→ **WHAT THE TASK ASKS**
Copy every line of the entries that has the string "elements" in it.

─── EXTRACTED DATA

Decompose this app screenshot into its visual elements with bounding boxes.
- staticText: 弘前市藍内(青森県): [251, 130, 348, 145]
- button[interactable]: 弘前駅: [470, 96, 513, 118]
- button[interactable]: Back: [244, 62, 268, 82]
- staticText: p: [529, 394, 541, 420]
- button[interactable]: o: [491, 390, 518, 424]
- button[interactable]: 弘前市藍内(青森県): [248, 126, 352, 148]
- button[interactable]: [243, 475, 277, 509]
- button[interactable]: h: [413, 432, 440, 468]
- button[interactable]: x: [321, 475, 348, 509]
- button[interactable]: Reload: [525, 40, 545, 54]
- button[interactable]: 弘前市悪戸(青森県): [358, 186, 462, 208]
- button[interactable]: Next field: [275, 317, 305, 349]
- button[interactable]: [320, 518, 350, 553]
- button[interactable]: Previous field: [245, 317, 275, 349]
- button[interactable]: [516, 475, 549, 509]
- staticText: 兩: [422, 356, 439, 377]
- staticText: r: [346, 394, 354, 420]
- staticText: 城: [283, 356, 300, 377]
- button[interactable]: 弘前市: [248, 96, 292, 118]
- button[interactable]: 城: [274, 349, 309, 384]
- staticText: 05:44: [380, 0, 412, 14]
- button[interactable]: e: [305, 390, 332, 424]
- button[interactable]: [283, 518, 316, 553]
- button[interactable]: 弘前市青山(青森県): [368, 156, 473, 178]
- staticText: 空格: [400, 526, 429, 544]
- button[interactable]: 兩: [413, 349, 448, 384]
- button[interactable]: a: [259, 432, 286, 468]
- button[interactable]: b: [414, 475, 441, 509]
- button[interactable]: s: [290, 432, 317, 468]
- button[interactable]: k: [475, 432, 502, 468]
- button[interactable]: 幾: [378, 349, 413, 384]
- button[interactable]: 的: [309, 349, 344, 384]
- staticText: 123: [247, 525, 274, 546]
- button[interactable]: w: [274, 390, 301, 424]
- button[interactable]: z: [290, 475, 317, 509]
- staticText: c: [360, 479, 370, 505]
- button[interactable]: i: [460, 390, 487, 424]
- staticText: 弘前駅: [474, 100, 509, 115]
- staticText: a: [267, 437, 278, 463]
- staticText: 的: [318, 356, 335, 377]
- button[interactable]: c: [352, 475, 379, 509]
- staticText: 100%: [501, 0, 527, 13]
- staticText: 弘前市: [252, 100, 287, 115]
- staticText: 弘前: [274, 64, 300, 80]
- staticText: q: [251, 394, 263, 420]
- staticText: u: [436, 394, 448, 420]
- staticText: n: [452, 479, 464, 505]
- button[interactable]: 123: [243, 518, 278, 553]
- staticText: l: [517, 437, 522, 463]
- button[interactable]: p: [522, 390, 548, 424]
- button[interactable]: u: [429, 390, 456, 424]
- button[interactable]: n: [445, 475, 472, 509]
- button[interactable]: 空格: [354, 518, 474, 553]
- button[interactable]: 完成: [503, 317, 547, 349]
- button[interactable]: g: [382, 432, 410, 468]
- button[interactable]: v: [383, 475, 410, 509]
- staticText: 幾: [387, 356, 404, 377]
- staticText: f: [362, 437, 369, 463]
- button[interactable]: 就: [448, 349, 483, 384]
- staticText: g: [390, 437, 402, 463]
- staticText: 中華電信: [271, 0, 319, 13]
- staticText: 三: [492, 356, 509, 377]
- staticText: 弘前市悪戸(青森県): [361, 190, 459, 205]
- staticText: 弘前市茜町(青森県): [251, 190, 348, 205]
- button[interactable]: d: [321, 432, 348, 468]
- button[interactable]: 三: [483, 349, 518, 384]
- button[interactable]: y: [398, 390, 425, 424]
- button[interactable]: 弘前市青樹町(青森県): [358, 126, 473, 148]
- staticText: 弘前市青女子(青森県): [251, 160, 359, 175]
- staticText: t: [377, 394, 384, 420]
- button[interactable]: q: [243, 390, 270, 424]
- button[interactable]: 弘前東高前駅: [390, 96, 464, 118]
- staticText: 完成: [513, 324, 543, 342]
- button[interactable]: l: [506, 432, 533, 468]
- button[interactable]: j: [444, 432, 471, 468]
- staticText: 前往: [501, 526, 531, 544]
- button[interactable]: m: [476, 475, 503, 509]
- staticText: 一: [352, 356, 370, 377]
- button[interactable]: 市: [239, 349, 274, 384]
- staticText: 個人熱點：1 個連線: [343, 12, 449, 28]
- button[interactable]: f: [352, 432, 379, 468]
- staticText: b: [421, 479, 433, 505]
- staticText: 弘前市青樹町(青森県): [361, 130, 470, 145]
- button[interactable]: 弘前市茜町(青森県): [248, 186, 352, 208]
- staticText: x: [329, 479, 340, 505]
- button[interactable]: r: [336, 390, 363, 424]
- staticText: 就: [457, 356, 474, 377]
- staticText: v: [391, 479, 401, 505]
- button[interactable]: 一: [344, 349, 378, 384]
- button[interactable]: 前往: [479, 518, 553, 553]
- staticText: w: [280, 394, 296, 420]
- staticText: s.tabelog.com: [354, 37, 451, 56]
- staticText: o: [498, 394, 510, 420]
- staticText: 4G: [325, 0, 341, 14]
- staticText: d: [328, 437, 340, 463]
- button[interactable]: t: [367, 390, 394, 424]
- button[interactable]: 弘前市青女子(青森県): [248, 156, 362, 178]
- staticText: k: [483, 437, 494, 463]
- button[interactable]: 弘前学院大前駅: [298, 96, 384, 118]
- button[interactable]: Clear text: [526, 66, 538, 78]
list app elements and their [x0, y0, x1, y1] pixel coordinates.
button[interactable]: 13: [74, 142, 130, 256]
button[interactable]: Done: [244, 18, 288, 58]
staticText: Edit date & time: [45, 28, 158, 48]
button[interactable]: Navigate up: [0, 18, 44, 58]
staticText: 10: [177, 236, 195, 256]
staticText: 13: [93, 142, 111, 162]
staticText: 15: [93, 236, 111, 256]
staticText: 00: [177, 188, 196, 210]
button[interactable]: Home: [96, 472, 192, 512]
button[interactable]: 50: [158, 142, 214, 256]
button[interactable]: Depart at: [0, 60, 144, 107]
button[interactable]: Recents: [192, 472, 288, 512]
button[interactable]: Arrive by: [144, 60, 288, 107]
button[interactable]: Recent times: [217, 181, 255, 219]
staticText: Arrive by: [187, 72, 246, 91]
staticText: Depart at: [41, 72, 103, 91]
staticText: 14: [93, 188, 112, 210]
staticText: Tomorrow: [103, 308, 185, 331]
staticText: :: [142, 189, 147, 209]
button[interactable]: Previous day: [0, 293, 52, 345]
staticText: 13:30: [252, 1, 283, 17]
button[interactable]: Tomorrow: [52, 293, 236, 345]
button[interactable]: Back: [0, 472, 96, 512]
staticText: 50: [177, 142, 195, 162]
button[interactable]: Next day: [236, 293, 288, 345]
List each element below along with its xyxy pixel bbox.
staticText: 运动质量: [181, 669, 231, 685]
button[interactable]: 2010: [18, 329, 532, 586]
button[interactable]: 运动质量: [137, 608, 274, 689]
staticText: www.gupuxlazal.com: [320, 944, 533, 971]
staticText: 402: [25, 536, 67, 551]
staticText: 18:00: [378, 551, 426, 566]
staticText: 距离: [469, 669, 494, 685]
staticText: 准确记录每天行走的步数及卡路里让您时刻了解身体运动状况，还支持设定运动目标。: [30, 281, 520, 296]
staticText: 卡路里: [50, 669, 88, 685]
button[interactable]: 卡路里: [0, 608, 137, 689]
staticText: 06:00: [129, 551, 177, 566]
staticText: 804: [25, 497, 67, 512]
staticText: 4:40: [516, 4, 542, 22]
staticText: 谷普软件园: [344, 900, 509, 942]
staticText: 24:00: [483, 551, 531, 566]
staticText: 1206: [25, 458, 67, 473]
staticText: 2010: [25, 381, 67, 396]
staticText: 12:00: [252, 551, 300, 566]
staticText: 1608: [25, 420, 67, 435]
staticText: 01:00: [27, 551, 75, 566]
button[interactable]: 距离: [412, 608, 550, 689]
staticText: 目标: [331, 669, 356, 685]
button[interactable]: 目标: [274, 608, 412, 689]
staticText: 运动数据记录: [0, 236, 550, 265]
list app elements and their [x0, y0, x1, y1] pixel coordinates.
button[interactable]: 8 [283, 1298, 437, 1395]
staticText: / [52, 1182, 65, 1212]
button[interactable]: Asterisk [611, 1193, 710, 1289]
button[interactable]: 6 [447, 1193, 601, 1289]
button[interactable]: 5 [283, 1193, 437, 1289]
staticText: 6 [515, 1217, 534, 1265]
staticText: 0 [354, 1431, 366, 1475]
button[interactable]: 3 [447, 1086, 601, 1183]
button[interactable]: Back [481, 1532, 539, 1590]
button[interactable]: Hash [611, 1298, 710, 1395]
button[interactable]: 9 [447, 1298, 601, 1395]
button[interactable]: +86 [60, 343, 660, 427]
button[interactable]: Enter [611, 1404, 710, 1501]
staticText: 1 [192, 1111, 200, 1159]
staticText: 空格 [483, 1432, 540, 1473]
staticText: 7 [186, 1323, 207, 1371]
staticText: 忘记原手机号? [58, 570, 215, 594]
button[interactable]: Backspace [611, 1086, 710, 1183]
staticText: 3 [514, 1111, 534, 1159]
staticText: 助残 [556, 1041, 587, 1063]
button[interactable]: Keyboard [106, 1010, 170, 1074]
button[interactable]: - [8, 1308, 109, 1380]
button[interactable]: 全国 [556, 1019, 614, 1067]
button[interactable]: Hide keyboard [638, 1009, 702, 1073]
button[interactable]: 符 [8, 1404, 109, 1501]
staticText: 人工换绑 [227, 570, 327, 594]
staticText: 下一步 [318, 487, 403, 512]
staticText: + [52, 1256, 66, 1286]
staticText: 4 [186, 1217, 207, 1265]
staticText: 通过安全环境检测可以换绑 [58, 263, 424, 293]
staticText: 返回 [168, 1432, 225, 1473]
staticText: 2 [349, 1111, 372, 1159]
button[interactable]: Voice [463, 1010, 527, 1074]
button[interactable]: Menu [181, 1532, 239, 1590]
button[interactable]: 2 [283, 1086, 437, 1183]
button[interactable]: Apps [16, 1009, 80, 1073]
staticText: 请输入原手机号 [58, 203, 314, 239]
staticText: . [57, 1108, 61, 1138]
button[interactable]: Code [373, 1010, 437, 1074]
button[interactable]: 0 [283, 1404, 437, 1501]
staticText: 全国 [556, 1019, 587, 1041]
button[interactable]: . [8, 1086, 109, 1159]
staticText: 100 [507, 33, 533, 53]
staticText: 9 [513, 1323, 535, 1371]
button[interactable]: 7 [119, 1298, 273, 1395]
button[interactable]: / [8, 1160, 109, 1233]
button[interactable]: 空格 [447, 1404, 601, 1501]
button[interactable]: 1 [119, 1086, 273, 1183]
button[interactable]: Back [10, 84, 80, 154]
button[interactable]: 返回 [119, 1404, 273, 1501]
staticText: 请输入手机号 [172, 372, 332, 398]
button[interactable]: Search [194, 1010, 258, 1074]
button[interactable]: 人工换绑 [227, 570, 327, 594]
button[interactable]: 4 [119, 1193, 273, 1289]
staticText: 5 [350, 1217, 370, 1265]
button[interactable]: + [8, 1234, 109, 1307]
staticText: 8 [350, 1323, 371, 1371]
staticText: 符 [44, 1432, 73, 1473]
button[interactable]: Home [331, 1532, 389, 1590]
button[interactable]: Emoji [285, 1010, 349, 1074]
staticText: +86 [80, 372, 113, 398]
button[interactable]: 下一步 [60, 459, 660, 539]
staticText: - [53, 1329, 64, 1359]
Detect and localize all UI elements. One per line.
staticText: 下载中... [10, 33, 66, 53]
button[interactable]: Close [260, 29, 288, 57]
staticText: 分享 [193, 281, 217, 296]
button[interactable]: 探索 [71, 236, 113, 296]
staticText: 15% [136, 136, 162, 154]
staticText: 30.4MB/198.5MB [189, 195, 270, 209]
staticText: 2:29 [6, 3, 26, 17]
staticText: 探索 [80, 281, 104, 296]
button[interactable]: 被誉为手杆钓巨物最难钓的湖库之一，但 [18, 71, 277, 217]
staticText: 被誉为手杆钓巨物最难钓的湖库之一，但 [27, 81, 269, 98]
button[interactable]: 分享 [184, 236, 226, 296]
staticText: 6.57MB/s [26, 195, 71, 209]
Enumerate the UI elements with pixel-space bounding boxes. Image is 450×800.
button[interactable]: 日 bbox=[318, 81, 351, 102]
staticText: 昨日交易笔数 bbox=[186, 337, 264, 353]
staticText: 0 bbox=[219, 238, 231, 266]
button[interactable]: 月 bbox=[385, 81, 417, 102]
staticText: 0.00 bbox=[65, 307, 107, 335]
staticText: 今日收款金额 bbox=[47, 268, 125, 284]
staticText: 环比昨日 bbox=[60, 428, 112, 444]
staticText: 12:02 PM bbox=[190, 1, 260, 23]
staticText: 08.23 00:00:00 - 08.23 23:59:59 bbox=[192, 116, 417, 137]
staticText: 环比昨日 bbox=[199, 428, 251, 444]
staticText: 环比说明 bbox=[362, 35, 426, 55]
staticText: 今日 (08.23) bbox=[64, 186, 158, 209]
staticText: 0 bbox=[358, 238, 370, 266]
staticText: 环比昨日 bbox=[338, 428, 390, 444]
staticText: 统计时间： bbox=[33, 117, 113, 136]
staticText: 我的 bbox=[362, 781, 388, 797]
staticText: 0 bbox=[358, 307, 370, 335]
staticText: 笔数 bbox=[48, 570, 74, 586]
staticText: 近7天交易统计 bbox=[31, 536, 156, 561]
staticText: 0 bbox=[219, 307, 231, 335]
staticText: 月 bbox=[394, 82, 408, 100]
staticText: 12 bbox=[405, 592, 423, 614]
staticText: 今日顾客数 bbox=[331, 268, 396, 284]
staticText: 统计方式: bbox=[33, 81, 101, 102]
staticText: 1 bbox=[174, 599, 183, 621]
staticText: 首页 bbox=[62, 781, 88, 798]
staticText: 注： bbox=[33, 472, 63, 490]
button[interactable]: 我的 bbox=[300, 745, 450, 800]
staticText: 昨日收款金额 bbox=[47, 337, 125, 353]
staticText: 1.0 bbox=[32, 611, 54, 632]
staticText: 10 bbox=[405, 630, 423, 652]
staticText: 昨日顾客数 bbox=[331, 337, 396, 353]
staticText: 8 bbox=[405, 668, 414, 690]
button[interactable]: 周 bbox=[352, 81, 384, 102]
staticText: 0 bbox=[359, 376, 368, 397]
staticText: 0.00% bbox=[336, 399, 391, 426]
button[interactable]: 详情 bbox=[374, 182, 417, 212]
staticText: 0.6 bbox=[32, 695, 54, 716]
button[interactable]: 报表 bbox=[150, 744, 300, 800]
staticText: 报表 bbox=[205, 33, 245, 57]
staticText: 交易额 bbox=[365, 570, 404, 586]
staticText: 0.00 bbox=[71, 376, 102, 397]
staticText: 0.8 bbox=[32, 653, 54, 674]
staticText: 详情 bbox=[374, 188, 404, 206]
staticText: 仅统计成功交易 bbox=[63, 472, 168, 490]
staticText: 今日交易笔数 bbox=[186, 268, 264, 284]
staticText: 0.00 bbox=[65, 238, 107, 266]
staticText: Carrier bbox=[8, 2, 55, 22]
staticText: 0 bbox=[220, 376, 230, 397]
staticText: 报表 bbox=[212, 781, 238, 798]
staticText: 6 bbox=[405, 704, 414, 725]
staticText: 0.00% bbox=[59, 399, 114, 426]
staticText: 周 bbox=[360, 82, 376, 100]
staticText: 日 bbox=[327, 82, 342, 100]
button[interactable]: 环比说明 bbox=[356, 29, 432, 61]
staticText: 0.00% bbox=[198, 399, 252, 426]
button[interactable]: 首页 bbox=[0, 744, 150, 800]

──────

→ **TASK ANSWER**
Decompose this app screenshot into its visual elements with bounding boxes.
list app elements and their [x0, y0, x1, y1] pixel coordinates.
list app elements and their [x0, y0, x1, y1] pixel coordinates.
Detect and localize all UI elements. One per line.
Enumerate the UI elements with pixel-space bounding boxes. Image is 450×800.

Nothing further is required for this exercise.